Research from the University of Auckland suggests eating flavonoid-rich foods- found in green tea, apples, blueberries, cocoa, red wine and onions- may help to reduce the risk of catching the common cold.
The research, being presented today at the Dietitians Association of Australia National Conference in Perth, found that adults are 33 percent more protected from the common cold if they eat flavonoids or take flavonoid supplements, compared with those who do not.
Nutrition researcher Dr Andrea Braakhuis from the University of Auckland says people who eat flavonoids also have fewer sick days.
“These findings show that if you’re generally healthy, eating flavonoids found in lots of fruits and vegetables can help stave off the bugs over winter,” says Dr Braakhuis.
“We’d all love to make it through winter without one of these nasty colds. […], so it’s worth giving flavonoids a go as part of a healthy diet,” says Dr Braakhuis.
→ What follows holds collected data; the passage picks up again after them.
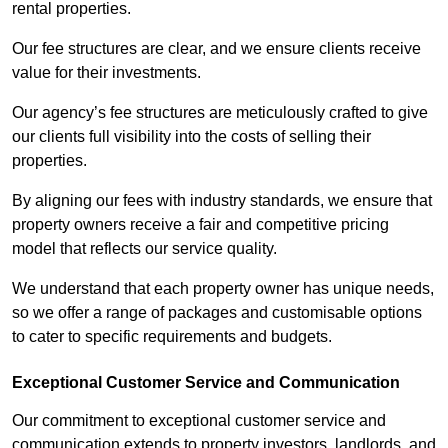
rental properties.
Our fee structures are clear, and we ensure clients receive
value for their investments.
Our agency’s fee structures are meticulously crafted to give
our clients full visibility into the costs of selling their
properties.
By aligning our fees with industry standards, we ensure that
property owners receive a fair and competitive pricing
model that reflects our service quality.
We understand that each property owner has unique needs,
so we offer a range of packages and customisable options
to cater to specific requirements and budgets.
Exceptional Customer Service and Communication
Our commitment to exceptional customer service and
communication extends to property investors, landlords, and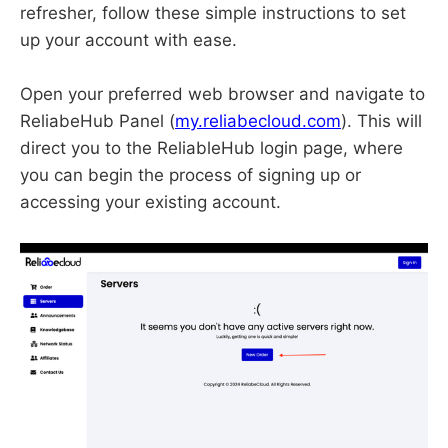
refresher, follow these simple instructions to set
up your account with ease.
Open your preferred web browser and navigate to
ReliabeHub Panel (
my.reliabecloud.com
). This will
direct you to the ReliableHub login page, where
you can begin the process of signing up or
accessing your existing account.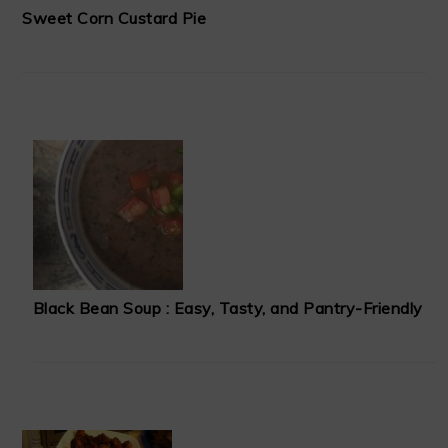
Sweet Corn Custard Pie
Black Bean Soup : Easy, Tasty, and Pantry-Friendly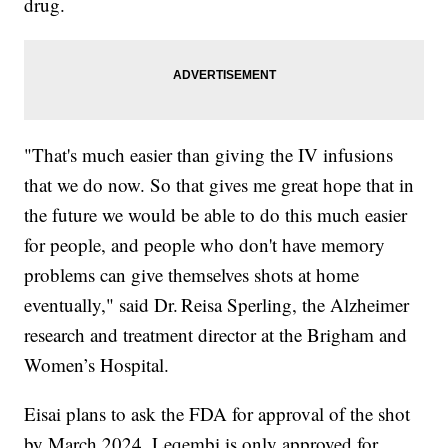
drug.
"That's much easier than giving the IV infusions
that we do now. So that gives me great hope that in
the future we would be able to do this much easier
for people, and people who don't have memory
problems can give themselves shots at home
eventually," said Dr. Reisa Sperling, the Alzheimer
research and treatment director at the Brigham and
Women’s Hospital.
Eisai plans to ask the FDA for approval of the shot
by March 2024. Leqembi is only approved for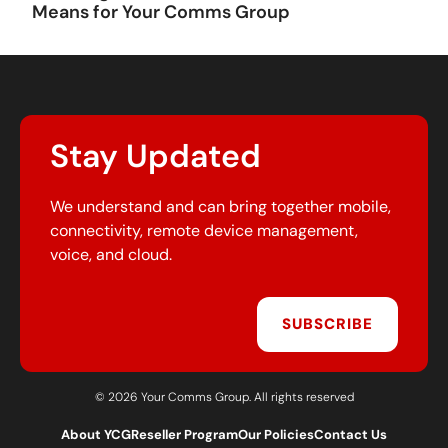
Means for Your Comms Group
Stay Updated
We understand and can bring together mobile,
connectivity, remote device management,
voice, and cloud.
SUBSCRIBE
© 2026 Your Comms Group. All rights reserved
About YCG
Reseller Program
Our Policies
Contact Us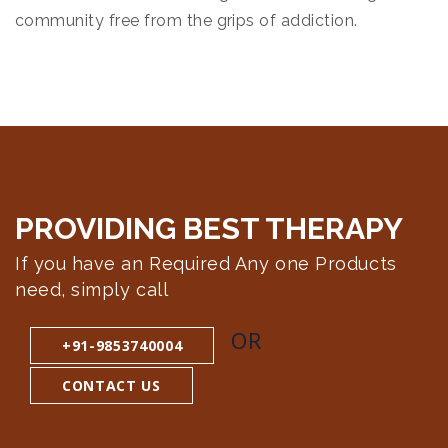
community free from the grips of addiction.
PROVIDING BEST
THERAPY
If you have an Required Any one Products
need, simply call
OR
+91-9853740004
CONTACT US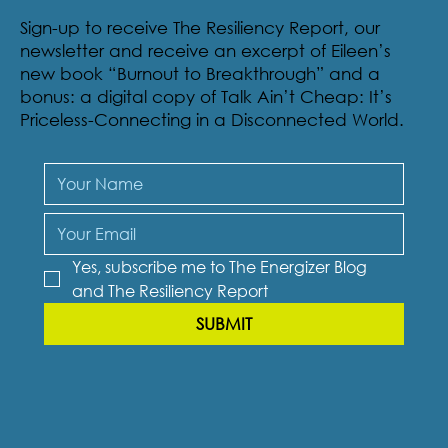
RESILIENCY REPORT
Sign-up to receive The Resiliency Report, our
newsletter and receive an excerpt of Eileen’s
new book “Burnout to Breakthrough” and a
bonus: a digital copy of Talk Ain’t Cheap: It’s
Priceless-Connecting in a Disconnected World.
Yes, subscribe me to The Energizer Blog 
and The Resiliency Report
SUBMIT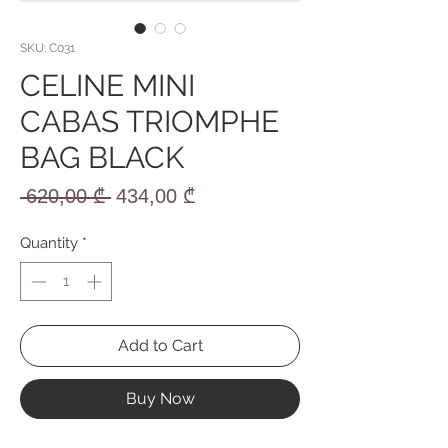
SKU: C031
CELINE MINI
CABAS TRIOMPHE
BAG BLACK
Regular
Sale
 620,00 ₾ 
434,00 ₾
Price
Price
Quantity
*
Add to Cart
Buy Now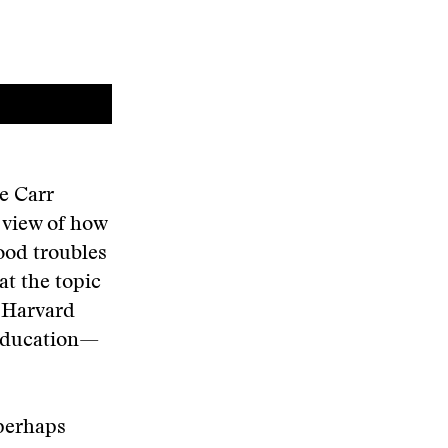
e Carr
 view of how
ood troubles
at the topic
y Harvard
 Education—
 perhaps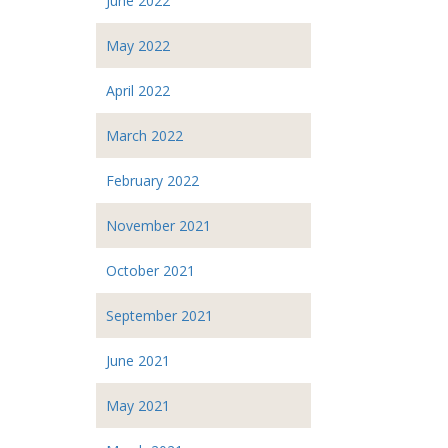
June 2022
May 2022
April 2022
March 2022
February 2022
November 2021
October 2021
September 2021
June 2021
May 2021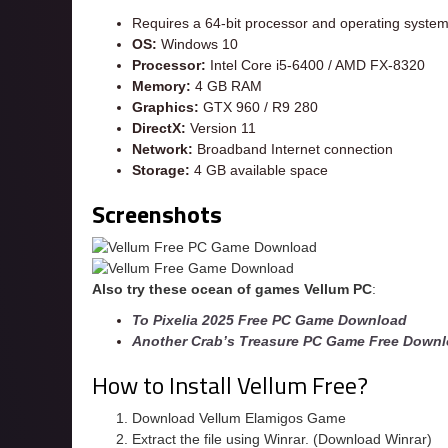
Requires a 64-bit processor and operating syste
OS:
Windows 10
Processor:
Intel Core i5-6400 / AMD FX-8320
Memory:
4 GB RAM
Graphics:
GTX 960 / R9 280
DirectX:
Version 11
Network:
Broadband Internet connection
Storage:
4 GB available space
Screenshots
Also try these ocean of games Vellum
PC
:
To Pixelia 2025 Free PC Game Download
Another Crab’s Treasure PC Game Free Down
How to Install Vellum Free?
Download Vellum Elamigos Game
Extract the file using Winrar. (Download Winrar)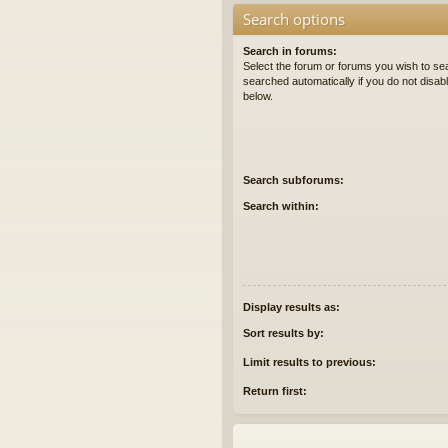
Search options
Search in forums:
Select the forum or forums you wish to se
searched automatically if you do not disa
below.
Search subforums:
Search within:
Display results as:
Sort results by:
Limit results to previous:
Return first: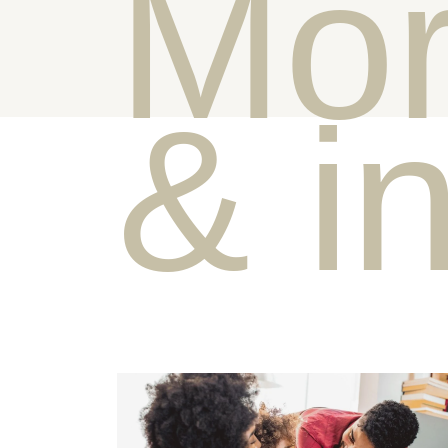
Mor
& i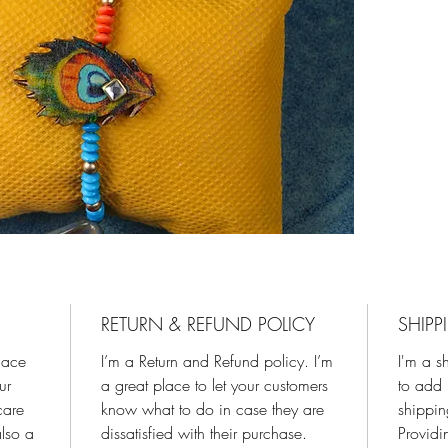
RETURN & REFUND POLICY
SHIPP
place
I’m a Return and Refund policy. I’m
I'm a s
ur
a great place to let your customers
to add 
care
know what to do in case they are
shippi
also a
dissatisfied with their purchase.
Providi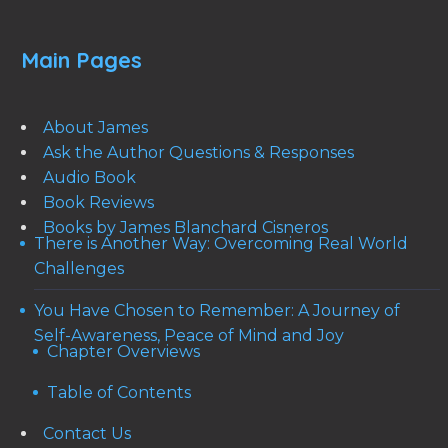
Main Pages
About James
Ask the Author Questions & Responses
Audio Book
Book Reviews
Books by James Blanchard Cisneros
There is Another Way: Overcoming Real World
Challenges
You Have Chosen to Remember: A Journey of
Self-Awareness, Peace of Mind and Joy
Chapter Overviews
Table of Contents
Contact Us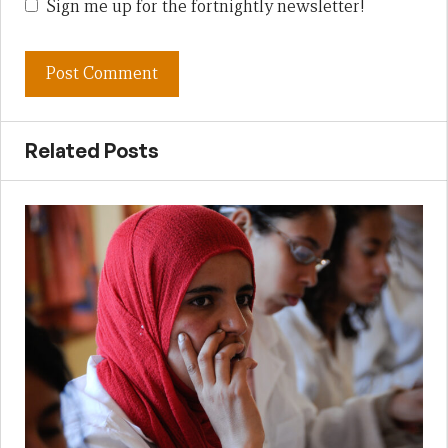
Sign me up for the fortnightly newsletter!
Related Posts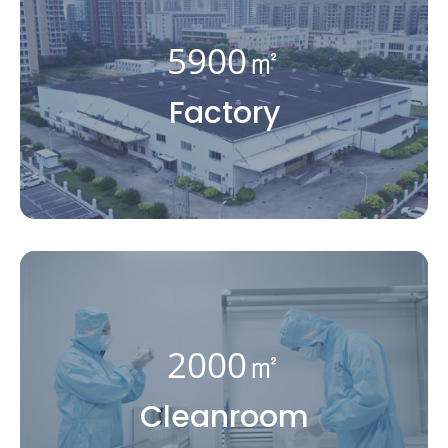
5900㎡
Factory
2000㎡
Cleanroom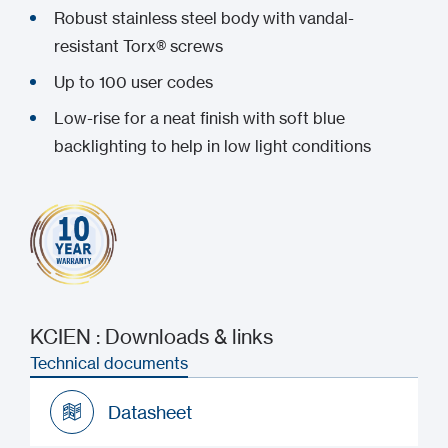
Robust stainless steel body with vandal-
resistant Torx® screws
Up to 100 user codes
Low-rise for a neat finish with soft blue
backlighting to help in low light conditions
KCIEN : Downloads & links
Technical documents
Datasheet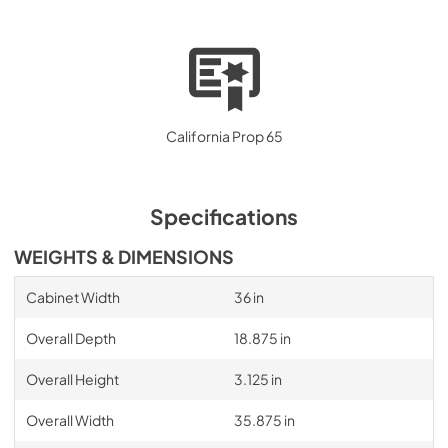
California Prop 65
Specifications
WEIGHTS & DIMENSIONS
Cabinet Width
36 in
Overall Depth
18.875 in
Overall Height
3.125 in
Overall Width
35.875 in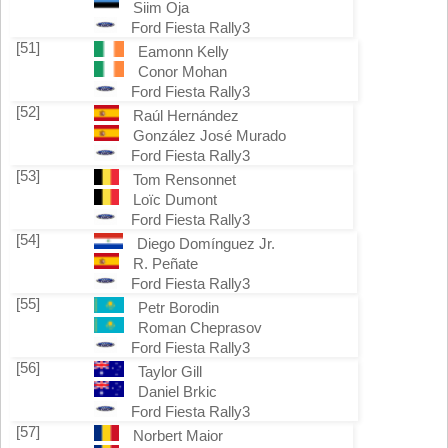
Siim Oja
Ford Fiesta Rally3
[51]
Eamonn Kelly
Conor Mohan
Ford Fiesta Rally3
[52]
Raúl Hernández
González José Murado
Ford Fiesta Rally3
[53]
Tom Rensonnet
Loïc Dumont
Ford Fiesta Rally3
[54]
Diego Domínguez Jr.
R. Peñate
Ford Fiesta Rally3
[55]
Petr Borodin
Roman Cheprasov
Ford Fiesta Rally3
[56]
Taylor Gill
Daniel Brkic
Ford Fiesta Rally3
[57]
Norbert Maior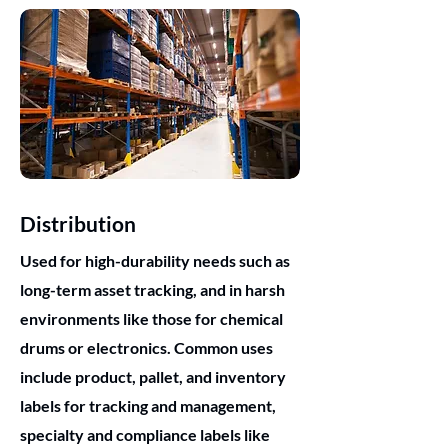
Distribution
Used for high-durability needs such as
long-term asset tracking, and in harsh
environments like those for chemical
drums or electronics. Common uses
include product, pallet, and inventory
labels for tracking and management,
specialty and compliance labels like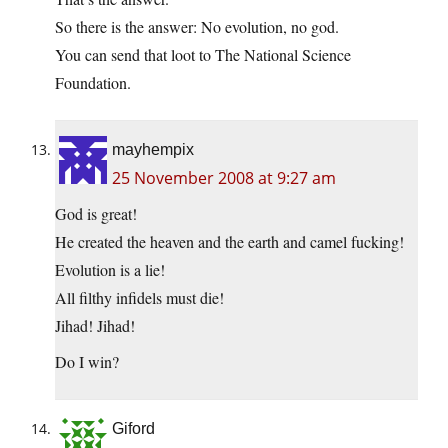
So there is the answer: No evolution, no god.
You can send that loot to The National Science
Foundation.
mayhempix
25 November 2008 at 9:27 am
God is great!
He created the heaven and the earth and camel fucking!
Evolution is a lie!
All filthy infidels must die!
Jihad! Jihad!
Do I win?
Giford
EAT MORE: Must-eat immune foods
At this stage, she says it’s too soon to recommend whether foods or supplements are a better source of flavonoids, and what the ideal dose is.
“Eating five serves of vegetables and two of fruit each day, in a variety of colours, will put you well on the path to getting enough flavonoids. Make sure your dinner plate is at least half full of vegetables, sip green tea over winter and enjoy the occasional red wine,” says Dr Braakhuis.
What are flavonoids?
Flavonoids are phytonutrients that are responsible for the colour of many plant-based foods.
There are many types of flavonoids and their health benefits are thought to be due to their antioxidant and anti-inflammatory properties.
Try this: Immune-booster smoothie
A nutritious smoothie packed with flavonoid-rich foods and New Zealand manuka honey
Prep: 5 minutes
1 cup coconut water
1 apple, chopped
1 large handful of bluerberries
1 tsp to 1tbsp raw cacao
1 heaped tsp NZ manuka honey
Dollop of natural yoghurt
1. Place all ingredients into a blender and puree until smooth.
2. Pour into a large glass to serve. Serve chilled.